Explore the Physics Observatory
Explore time travel and experience the effects of changing gravity on The Cube's interactive Physics Observatory panels.
Students use Universe Sandbox to manipulate planets, moons and stars, testing a series of hypotheses.
Hands on experiments
What happens when a black hole passes by our solar system? A series of hands on experiments are undertaken to explore the concepts of gravity, kinematics and relativity.

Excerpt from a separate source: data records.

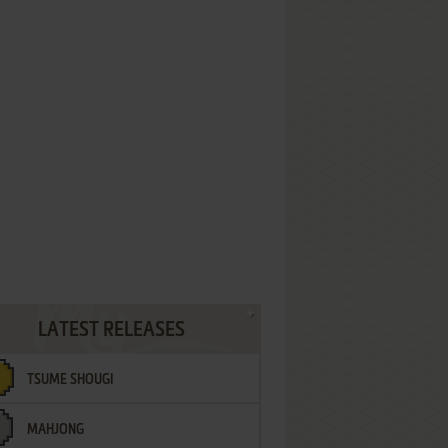
LATEST RELEASES
TSUME SHOUGI
MAHJONG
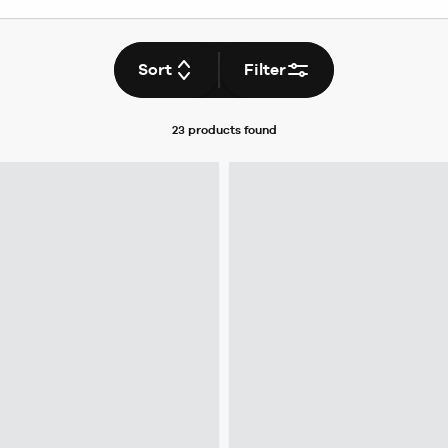
Sort
Filter
23 products
found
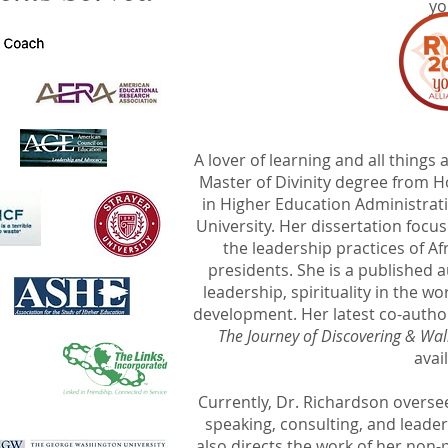
yo
A lover of learning and all thing
Master of Divinity degree from 
in Higher Education Administra
University. Her dissertation focus
the leadership practices of 
presidents. She is a published 
leadership, spirituality in the w
development. Her latest co-autho
The Journey of Discovering & Wal
avai
Currently, Dr. Richardson overs
speaking, consulting, and lead
also directs the work of her non-p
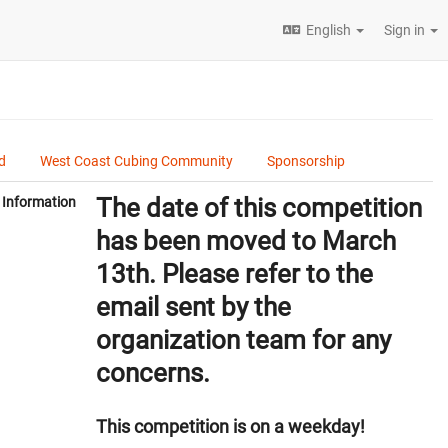
English
Sign in
d
West Coast Cubing Community
Sponsorship
The date of this competition
Information
has been moved to March
13th. Please refer to the
email sent by the
organization team for any
concerns.
This competition is on a weekday!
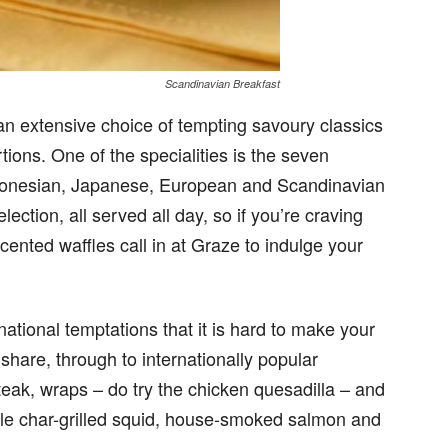
Scandinavian Breakfast
s an extensive choice of tempting savoury classics
tions. One of the specialities is the seven
 Indonesian, Japanese, European and Scandinavian
lection, all served all day, so if you’re craving
nted waffles call in at Graze to indulge your
national temptations that it is hard to make your
hare, through to internationally popular
eak, wraps – do try the chicken quesadilla – and
tyle char-grilled squid, house-smoked salmon and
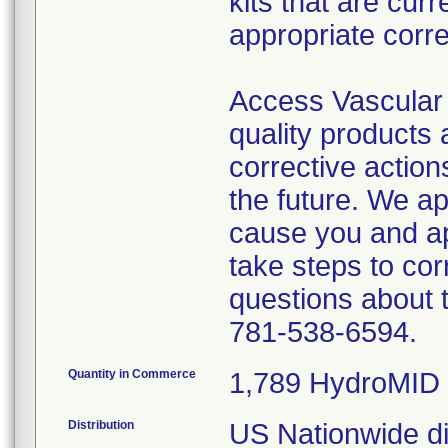
kits that are cur
appropriate corre
Access Vascular 
quality products
corrective action
the future. We a
cause you and a
take steps to cor
questions about 
781-538-6594.
Quantity in Commerce
1,789 HydroMID 
Distribution
US Nationwide dis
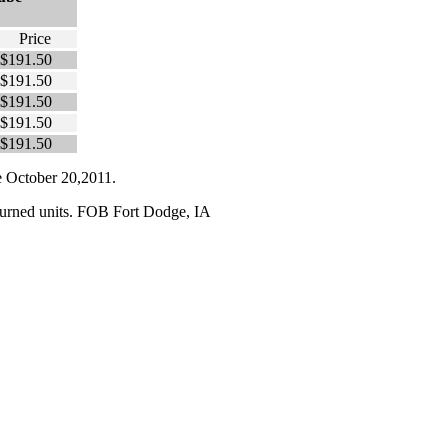
Price
$191.50
$191.50
$191.50
$191.50
$191.50
te October 20,2011.
turned units. FOB
Fort Dodge
,
IA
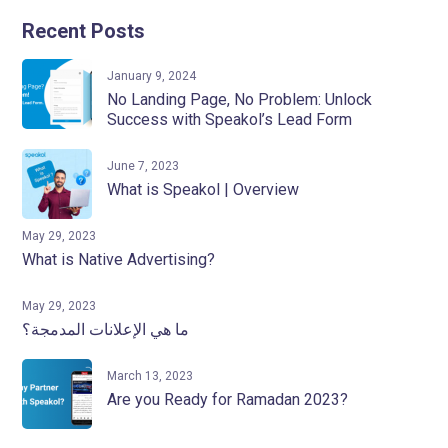
Recent Posts
January 9, 2024
No Landing Page, No Problem: Unlock
Success with Speakol’s Lead Form
June 7, 2023
What is Speakol | Overview
May 29, 2023
What is Native Advertising?
May 29, 2023
ما هي الإعلانات المدمجة؟
March 13, 2023
Are you Ready for Ramadan 2023?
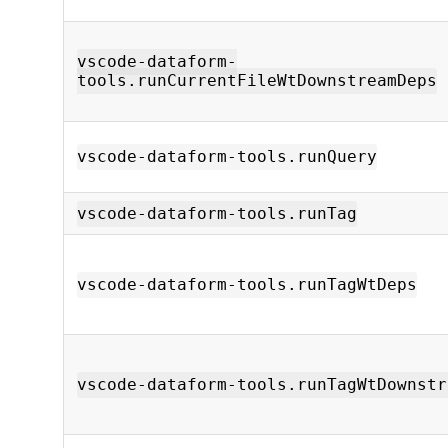
vscode-dataform-
tools.runCurrentFileWtDownstreamDeps
vscode-dataform-tools.runQuery
vscode-dataform-tools.runTag
vscode-dataform-tools.runTagWtDeps
vscode-dataform-tools.runTagWtDownstr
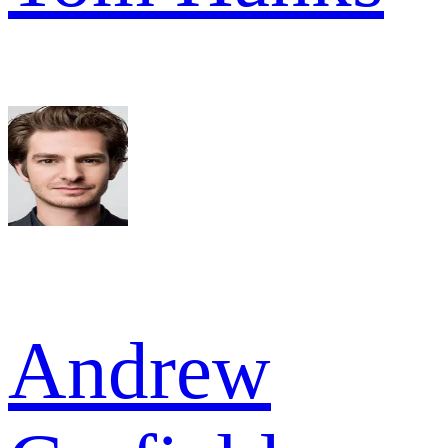
Andrew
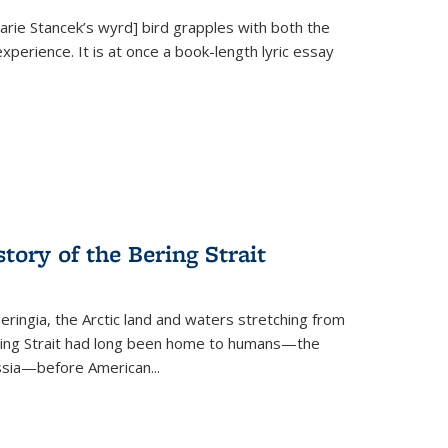
Marie Stancek’s
wyrd] bird
grapples with both the
xperience. It is at once a book-length lyric essay
tory of the Bering Strait
eringia, the Arctic land and waters stretching from
Bering Strait had long been home to humans—the
ussia—before American...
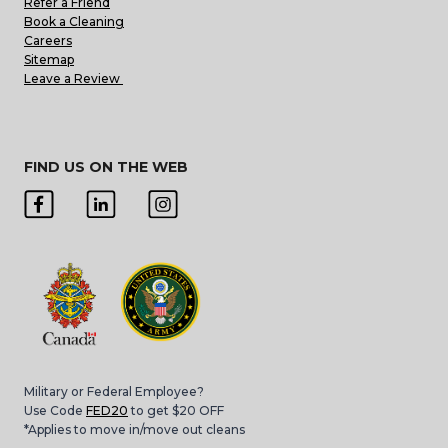
Refer a Friend
Book a Cleaning
Careers
Sitemap
Leave a Review
FIND US ON THE WEB
Military or Federal Employee?
Use Code
FED20
to get $20 OFF
*Applies to move in/move out cleans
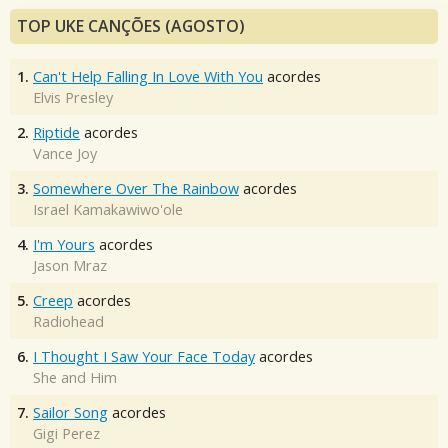
TOP UKE CANÇÕES (AGOSTO)
1.
Can't Help Falling In Love With You
acordes
Elvis Presley
2.
Riptide
acordes
Vance Joy
3.
Somewhere Over The Rainbow
acordes
Israel Kamakawiwo'ole
4.
I'm Yours
acordes
Jason Mraz
5.
Creep
acordes
Radiohead
6.
I Thought I Saw Your Face Today
acordes
She and Him
7.
Sailor Song
acordes
Gigi Perez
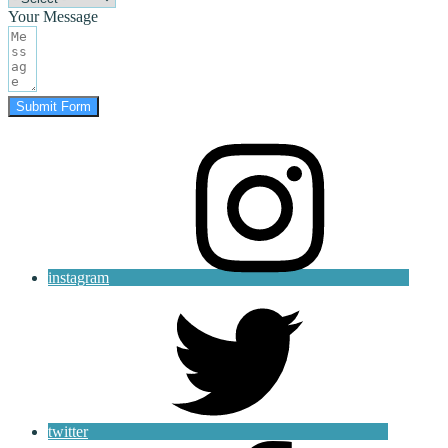
Your Message
Submit Form
instagram
twitter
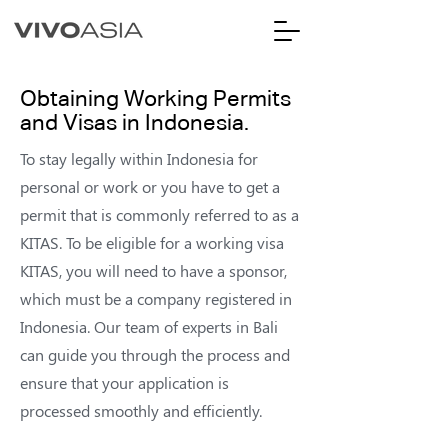
Obtaining Working Permits
and Visas in Indonesia.
To stay legally within Indonesia for
personal or work or you have to get a
permit that is commonly referred to as a
KITAS. To be eligible for a working visa
KITAS, you will need to have a sponsor,
which must be a company registered in
Indonesia. Our team of experts in Bali
can guide you through the process and
ensure that your application is
processed smoothly and efficiently.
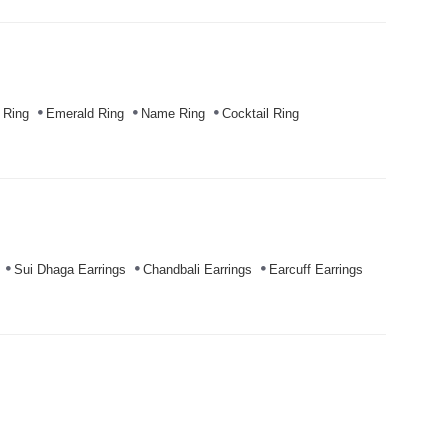
 Ring
Emerald Ring
Name Ring
Cocktail Ring
Sui Dhaga Earrings
Chandbali Earrings
Earcuff Earrings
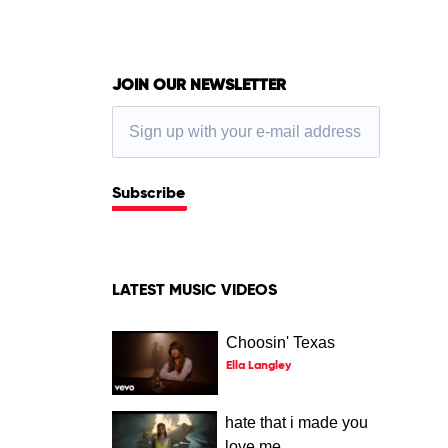
JOIN OUR NEWSLETTER
Subscribe
LATEST MUSIC VIDEOS
Choosin' Texas
Ella Langley
hate that i made you
love me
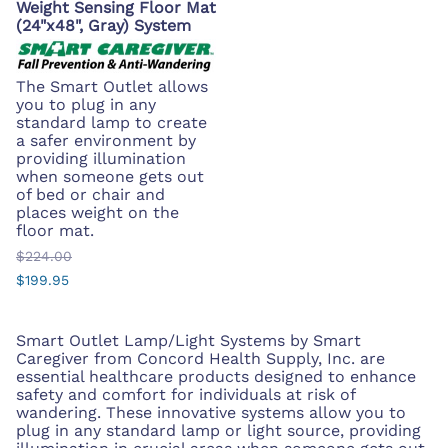
Weight Sensing Floor Mat
(24"x48", Gray) System
The Smart Outlet allows
you to plug in any
standard lamp to create
a safer environment by
providing illumination
when someone gets out
of bed or chair and
places weight on the
floor mat.
$224.00
$199.95
Smart Outlet Lamp/Light Systems by Smart
Caregiver from Concord Health Supply, Inc. are
essential healthcare products designed to enhance
safety and comfort for individuals at risk of
wandering. These innovative systems allow you to
plug in any standard lamp or light source, providing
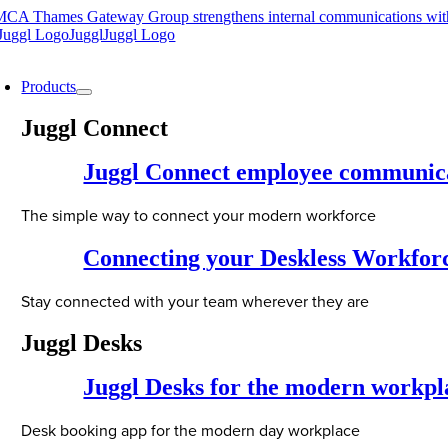
Skip
CA Thames Gateway Group strengthens internal communications wit
to
content
oggle
avigation
Products
Juggl Connect
Juggl Connect employee communic
The simple way to connect your modern workforce
Connecting your Deskless Workfor
Stay connected with your team wherever they are
Juggl Desks
Juggl Desks for the modern workpl
Desk booking app for the modern day workplace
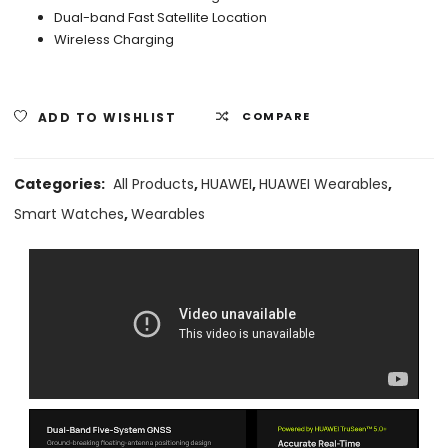
Dual-band Fast Satellite Location
Wireless Charging
ADD TO WISHLIST
COMPARE
Categories:
All Products
,
HUAWEI
,
HUAWEI Wearables
,
Smart Watches
,
Wearables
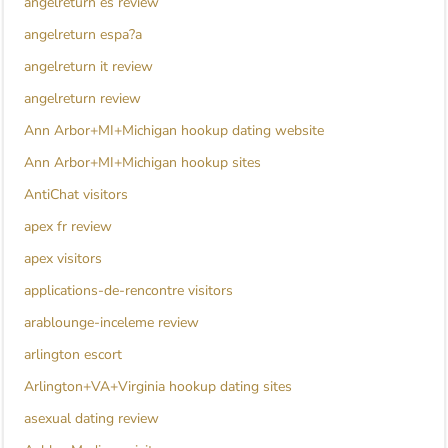
angelreturn es review
angelreturn espa?a
angelreturn it review
angelreturn review
Ann Arbor+MI+Michigan hookup dating website
Ann Arbor+MI+Michigan hookup sites
AntiChat visitors
apex fr review
apex visitors
applications-de-rencontre visitors
arablounge-inceleme review
arlington escort
Arlington+VA+Virginia hookup dating sites
asexual dating review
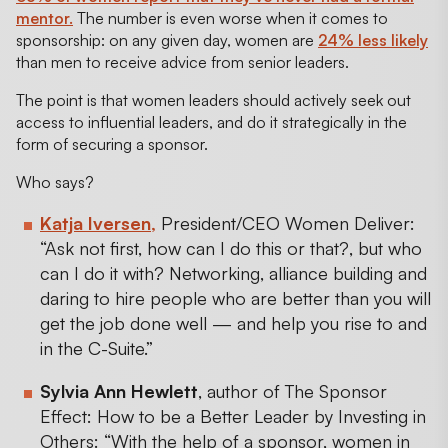
mentor.
The number is even worse when it comes to
sponsorship: on any given day, women are
24% less likely
than men to receive advice from senior leaders.
The point is that women leaders should actively seek out
access to influential leaders, and do it strategically in the
form of securing a sponsor.
Who says?
Katja Iversen
,
President/CEO Women Deliver:
“Ask not first, how can I do this or that?, but who
can I do it with? Networking, alliance building and
daring to hire people who are better than you will
get the job done well — and help you rise to and
in the C-Suite.”
Sylvia Ann Hewlett
, author of The Sponsor
Effect: How to be a Better Leader by Investing in
Others: “With the help of a sponsor, women in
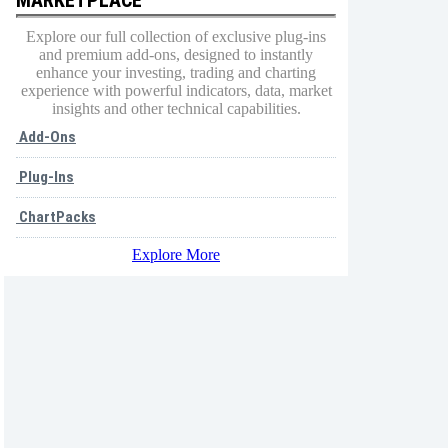
Explore our full collection of exclusive plug-ins
and premium add-ons, designed to instantly
enhance your investing, trading and charting
experience with powerful indicators, data, market
insights and other technical capabilities.
Add-Ons
Plug-Ins
ChartPacks
Explore More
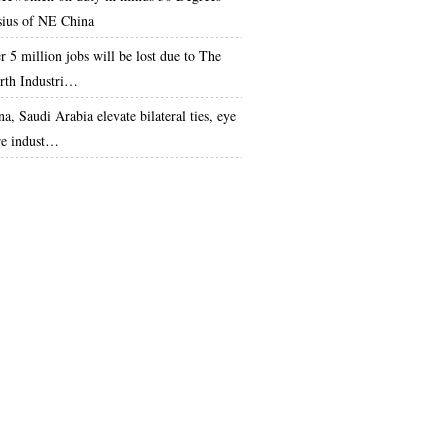
sius of NE China
r 5 million jobs will be lost due to The
rth Industri…
a, Saudi Arabia elevate bilateral ties, eye
e indust…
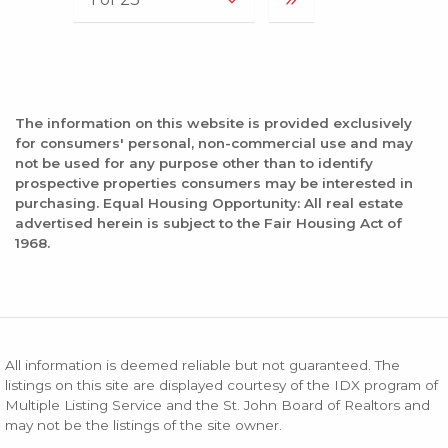
The information on this website is provided exclusively
for consumers' personal, non-commercial use and may
not be used for any purpose other than to identify
prospective properties consumers may be interested in
purchasing. Equal Housing Opportunity: All real estate
advertised herein is subject to the Fair Housing Act of
1968.
All information is deemed reliable but not guaranteed. The
listings on this site are displayed courtesy of the IDX program of
Multiple Listing Service and the St. John Board of Realtors and
may not be the listings of the site owner.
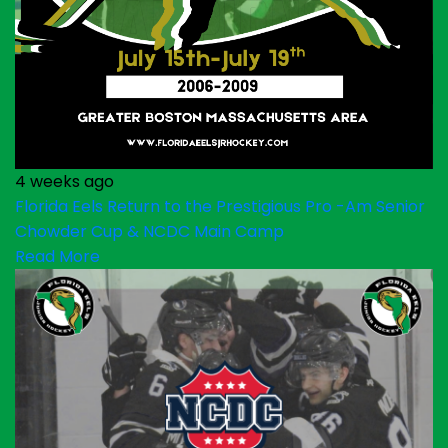
4 weeks ago
Florida Eels Return to the Prestigious Pro -Am Senior
Chowder Cup & NCDC Main Camp
Read More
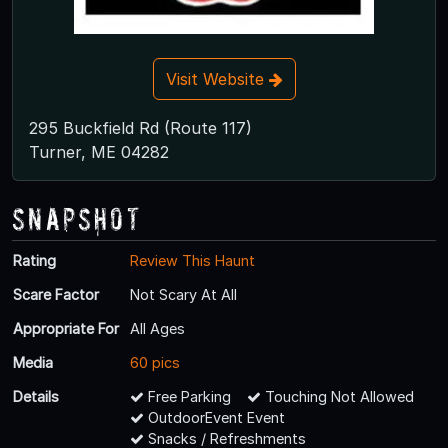
Visit Website
295 Buckfield Rd (Route 117)
Turner, ME 04282
Snapshot
Rating
Review This Haunt
Scare Factor
Not Scary At All
Appropriate For
All Ages
Media
60 pics
Details
Free Parking
Touching Not Allowed
OutdoorEvent Event
Snacks / Refreshments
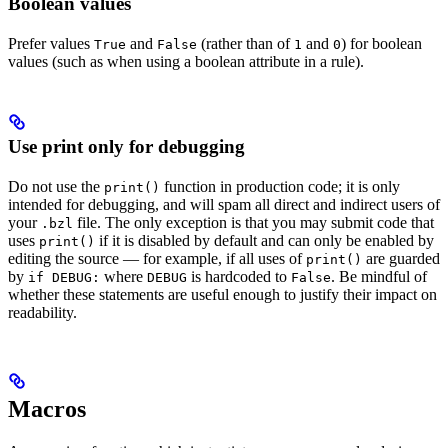
Boolean values
Prefer values
and
(rather than of
and
) for boolean
True
False
1
0
values (such as when using a boolean attribute in a rule).
Use print only for debugging
Do not use the
function in production code; it is only
print()
intended for debugging, and will spam all direct and indirect users of
your
file. The only exception is that you may submit code that
.bzl
uses
if it is disabled by default and can only be enabled by
print()
editing the source — for example, if all uses of
are guarded
print()
by
where
is hardcoded to
. Be mindful of
if DEBUG:
DEBUG
False
whether these statements are useful enough to justify their impact on
readability.
Macros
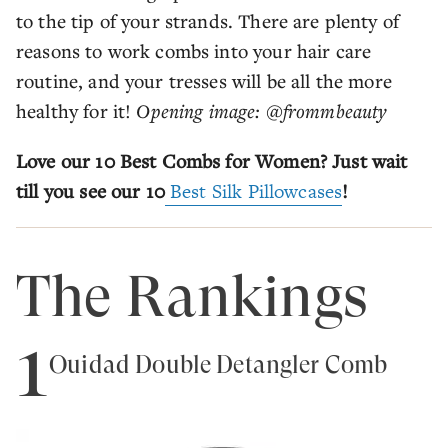
to the tip of your strands. There are plenty of
reasons to work combs into your hair care
routine, and your tresses will be all the more
healthy for it!
Opening image: @frommbeauty
Love our 10 Best Combs for Women? Just wait
till you see our 10
Best Silk Pillowcases
!
The Rankings
1
Ouidad Double Detangler Comb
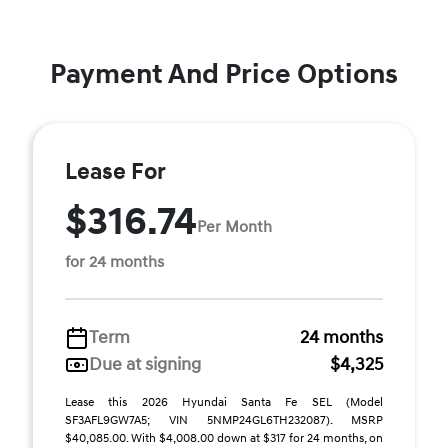
Payment And Price Options
Lease For
$316.74
Per Month
for 24 months
Term
24 months
Due at signing
$4,325
Lease this 2026 Hyundai Santa Fe SEL (Model
SF3AFL9GW7A5; VIN 5NMP24GL6TH232087). MSRP
$40,085.00. With $4,008.00 down at $317 for 24 months, on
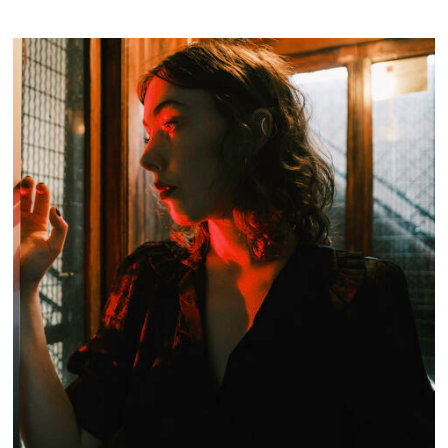
INDUSTRIAL ELEGANCE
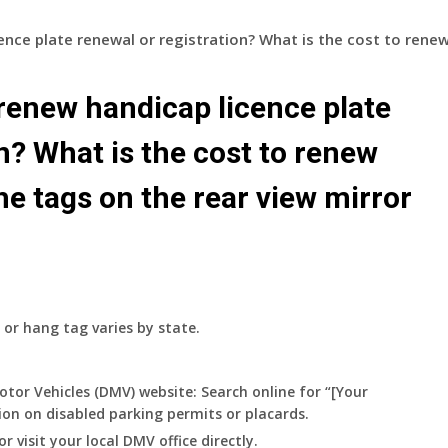
ence plate renewal or registration? What is the cost to rene
renew handicap licence plate
n? What is the cost to renew
e tags on the rear view mirror
 or hang tag varies by state.
otor Vehicles (DMV) website:
Search online for “[Your
ion on disabled parking permits or placards.
or visit your local DMV office directly.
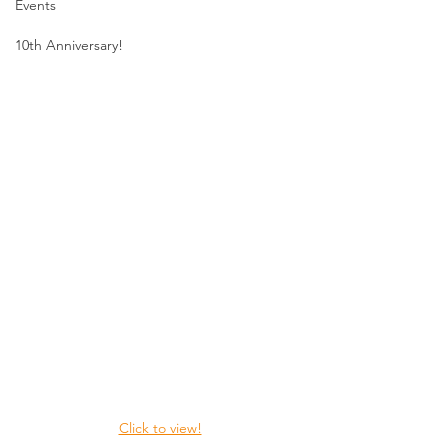
Events
10th Anniversary!
Click to view!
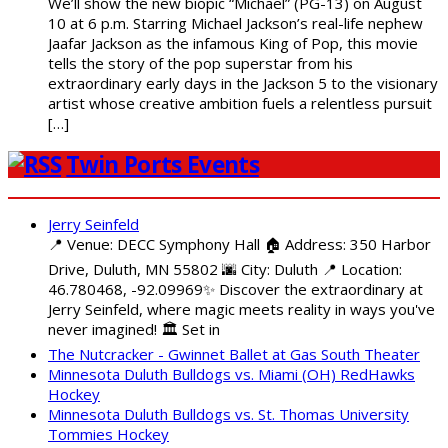
We’ll show the new biopic “Michael” (PG-13) on August
10 at 6 p.m. Starring Michael Jackson’s real-life nephew
Jaafar Jackson as the infamous King of Pop, this movie
tells the story of the pop superstar from his
extraordinary early days in the Jackson 5 to the visionary
artist whose creative ambition fuels a relentless pursuit
[…]
Twin Ports Events
Jerry Seinfeld
📍 Venue: DECC Symphony Hall 🏠 Address: 350 Harbor
Drive, Duluth, MN 55802 🌆 City: Duluth 📍 Location:
46.780468, -92.09969✨ Discover the extraordinary at
Jerry Seinfeld, where magic meets reality in ways you've
never imagined! 🏛️ Set in
The Nutcracker - Gwinnet Ballet at Gas South Theater
Minnesota Duluth Bulldogs vs. Miami (OH) RedHawks
Hockey
Minnesota Duluth Bulldogs vs. St. Thomas University
Tommies Hockey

|Year level||9-10, 11-12 (senior version)|
|Capacity||16-32 students. If you want to bring more students, email firstname.lastname@example.org|
|When||School days: Monday-Friday|
|Where||QUT Gardens Point, Science and Engineering Centre|
This workshop will introduce the concepts of gravity, special and general relativity and time travel, and how they can be applied to better understand the universe.
Students will use The Cube interactive touch screen application Physics Observatory to visit planets in our solar system, exploring the effects of changing gravity. Students are then introduced to a physics-based space simulator to manipulate planets, moons and stars in order to prove or disprove their hypothesis with scenarios like: the Earth has two moons, the sun suddenly vanishing, a black hole passing by our solar system and many more.
Topics covered in this workshop:
- junior science.
- Scientific understanding, including models and theories, is contestable and is refined over time through a process of review by the scientific community (ACSHE157)
- Advances in scientific understanding often rely on developments in technology and technological advances are often linked to scientific discoveries (ACSHE158)
- Formulate questions or hypotheses that can be investigated scientifically (ACSIS164)
- The universe contains features including galaxies, stars and solar systems, and the Big Bang theory can be used to explain the origin of the universe (ACSSU188)
- The motion of objects can be described and predicted using the laws of physics (ACSSU229)
- Scientific understanding, including models and theories, is contestable and is refined over time through a process of review by the scientific community (ACSHE191)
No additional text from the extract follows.